Reproduce the entries in full. Exclude all images from the copy.

Saved entries:

◆ ◆ ◆ ◆ ◆

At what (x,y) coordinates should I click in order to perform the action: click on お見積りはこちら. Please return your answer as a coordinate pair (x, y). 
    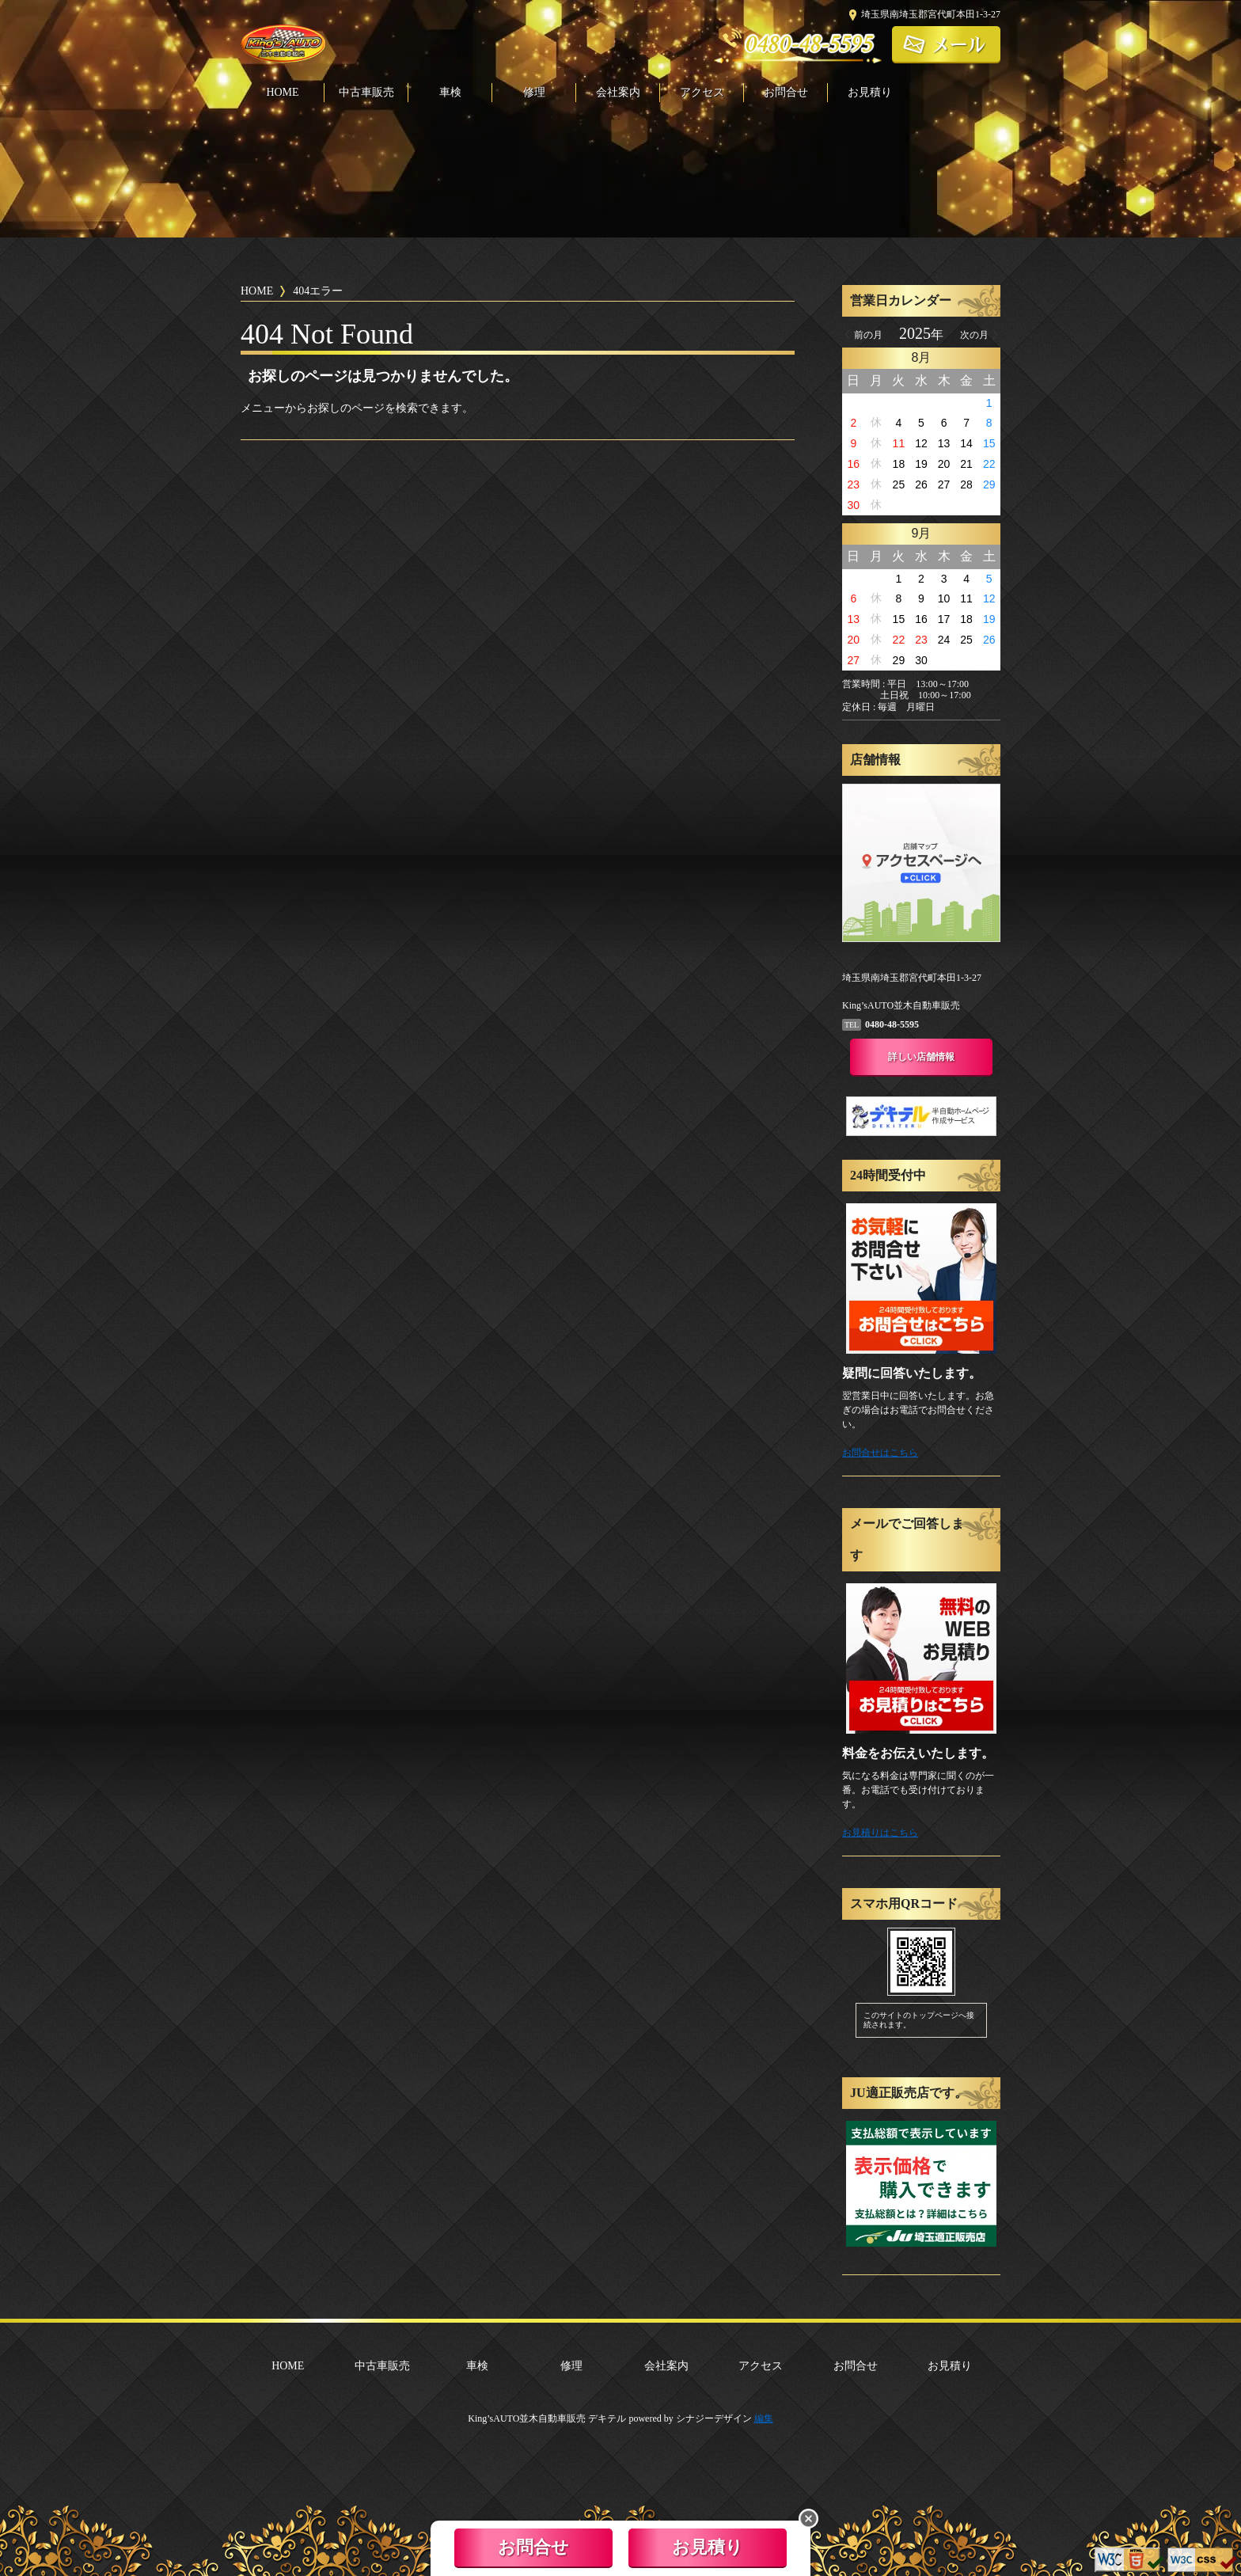
    Looking at the image, I should click on (880, 1832).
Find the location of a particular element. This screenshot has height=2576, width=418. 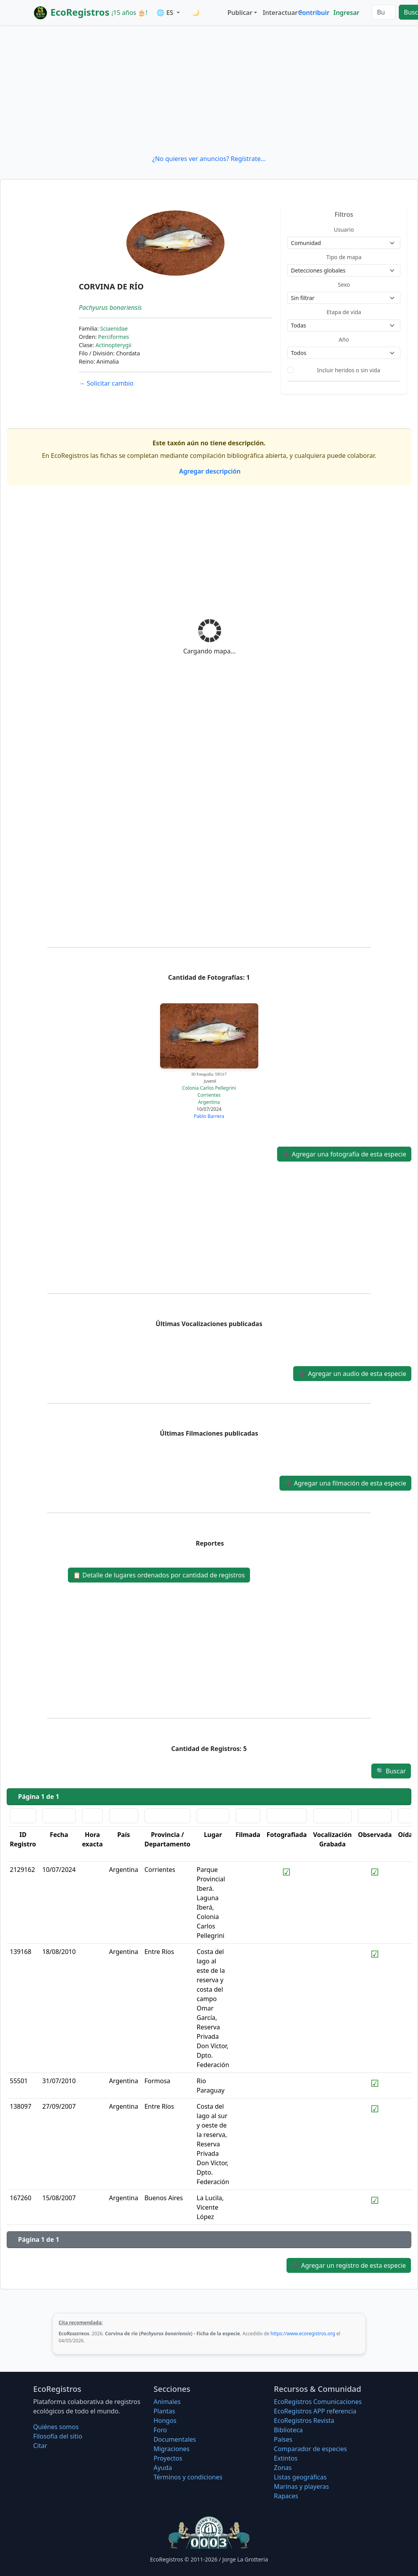

Animales is located at coordinates (167, 2401).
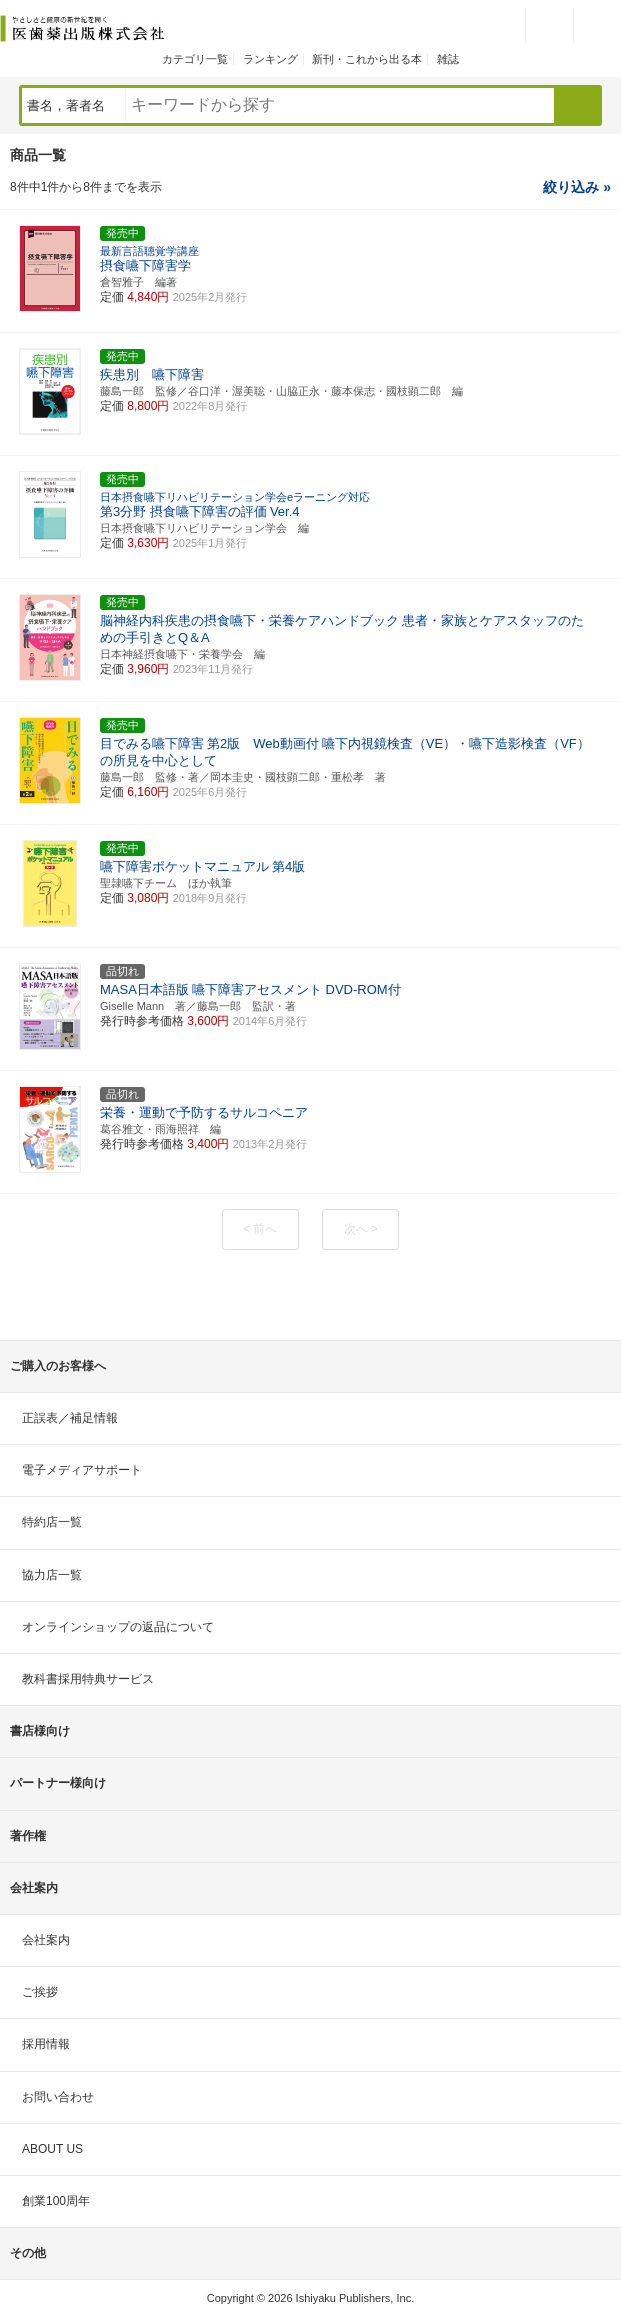  Describe the element at coordinates (52, 1522) in the screenshot. I see `特約店一覧` at that location.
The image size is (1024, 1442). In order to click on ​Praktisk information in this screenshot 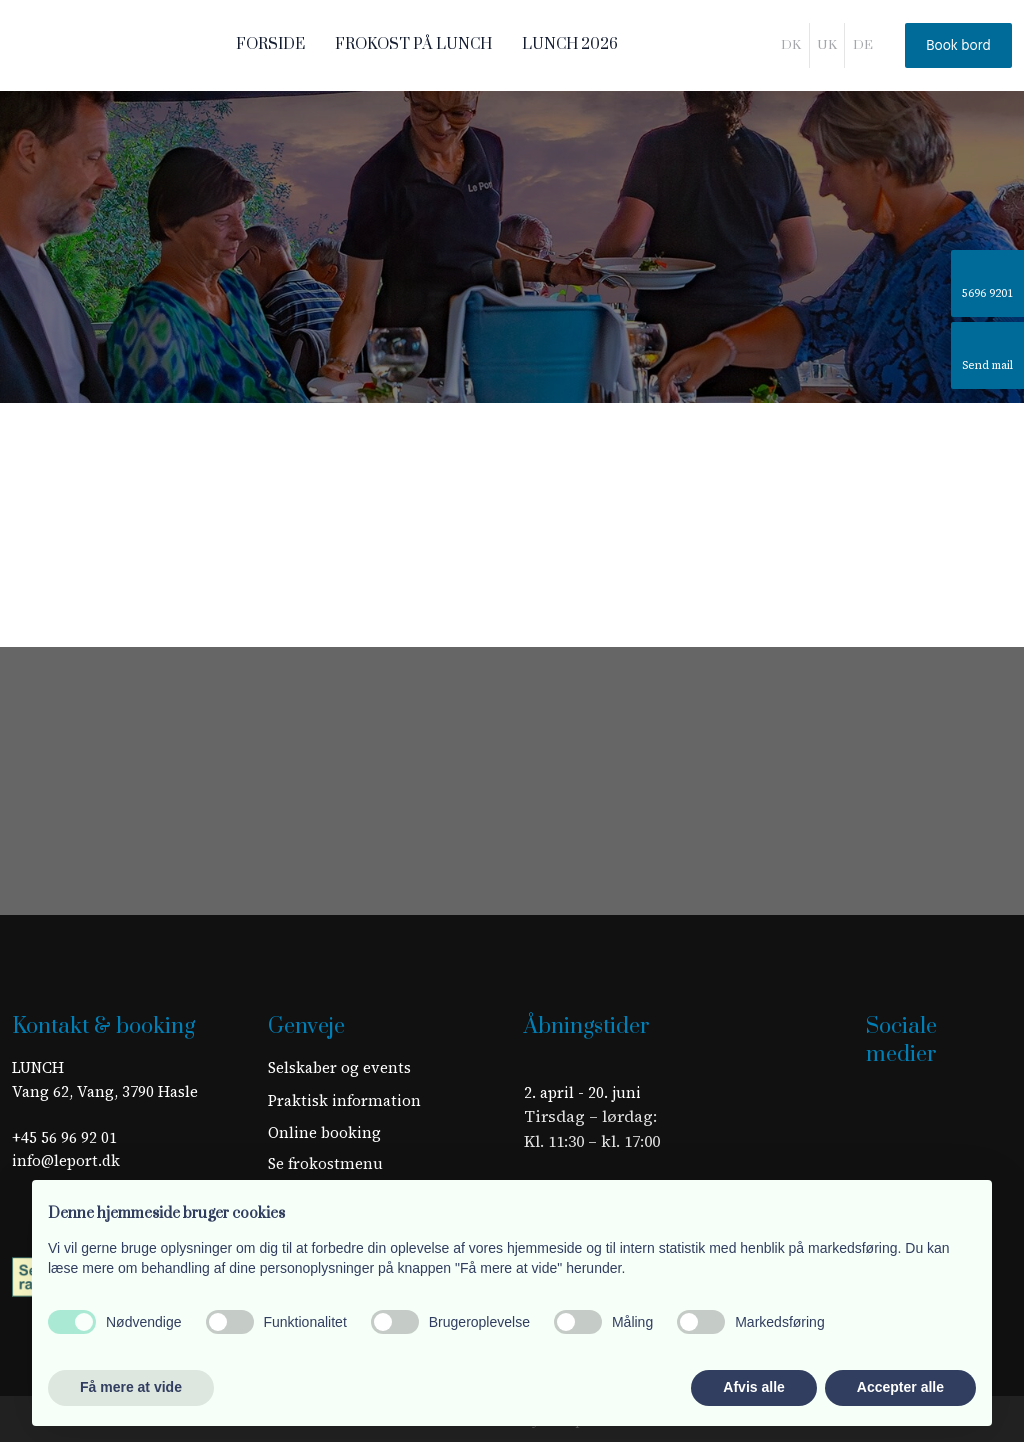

◆ ◆ ◆ ◆ ◆

*Task response:*
At what (x,y) coordinates should I click in order to perform the action: click on お見積りはこちら. Please return your answer as a coordinate pair (x, y). 
    Looking at the image, I should click on (880, 1832).
Find the location of a particular element. This screenshot has height=2576, width=418. 

Animales is located at coordinates (167, 2401).
  Describe the element at coordinates (52, 1522) in the screenshot. I see `特約店一覧` at that location.
The image size is (1024, 1442). In order to click on ​Praktisk information in this screenshot 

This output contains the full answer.